The Lilly Ledbetter Fair Pay Act of 2009 (H.R. 11) would reverse the rationale behind a controversial 2007 Supreme Court decision named for Lilly Ledbetter, a career employee of the Goodyear Tire & Rubber Co., who filed a suit alleging decades of gender-based wage discrimination.

Ledbetter’s claim became a rallying point for civil rights activists who argued that pay discrimination laws that require workers to file claims within 180 days of the first decision to pay that worker less, even if the pay disparity was unknown to the worker, are unfair.

The House bill allows the 180-day statute of limitations time clock to re-start when either the worker discovers the discrimination or every time a pay check is issued rather than when the employee was hired and offered a lower wage.

The companion bill, the Paycheck Fairness Act (H.R. 12), strengthens current equal pay laws by giving victims of gender-based pay discrimination the ability to recover monetary damages and closing employer loopholes that make it possible to avoid the landmark 1963 equal pay law that enables employers to justify paying women less than men if it can prove the disparity is based on experience, education or training and not sex. According to The Associated Press, “It also puts the burden on employers to prove that any disparities in wages are job-related and not sex-based, and bars employers from retaliating against workers who discuss or disclose salary information with their co-workers.”

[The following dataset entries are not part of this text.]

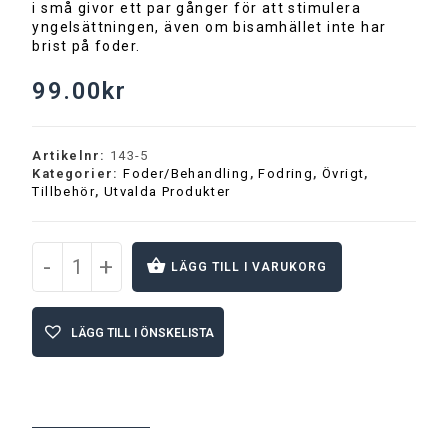
i små givor ett par gånger för att stimulera
yngelsättningen, även om bisamhället inte har
brist på foder.
99.00
kr
Artikelnr:
143-5
Kategorier:
Foder/Behandling
,
Fodring
,
Övrigt
,
Tillbehör
,
Utvalda Produkter
-
+
LÄGG TILL I VARUKORG
A
l
LÄGG TILL I ÖNSKELISTA
t
e
r
n
a
t
BESKRIVNING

As well, the government will be able to collect better data on wage discrimination to track problems. A problem noted by the Center for American Progress:

Women have made enormous advances toward economic equality, but gaps in income between men and women persist and only multiply over time, as the following numbers from Jessica Arons’ Center for American Progress Action Fund report, “Lifetime Losses: The Career Wage Gap” show. Passing these two bills is an important first step in addressing this problem.

$434,000: The median amount that a full-time female worker loses in wages over a 40-year period as a direct result of the gender pay gap, also known as the “career wage gap.”

78 cents: The amount that the average, full-time working woman makes for every $1 a man makes over a year.

Reps. Diana DeGette (D-Denver) and Jared Polis (D-Boulder) are the only members of the Colorado congressional delegation to co-sponsor the bills. The votes predictably split on party lines with Democratic Reps. Betsy Markey (D-Fort Collins), Ed Perlmutter (D-Golden) and John Salazar (D-Manassa) approving the bills and Republicans Mike Coffman (R-Aurora) and Doug Lamborn (R-Colorado Springs) opposing the measures.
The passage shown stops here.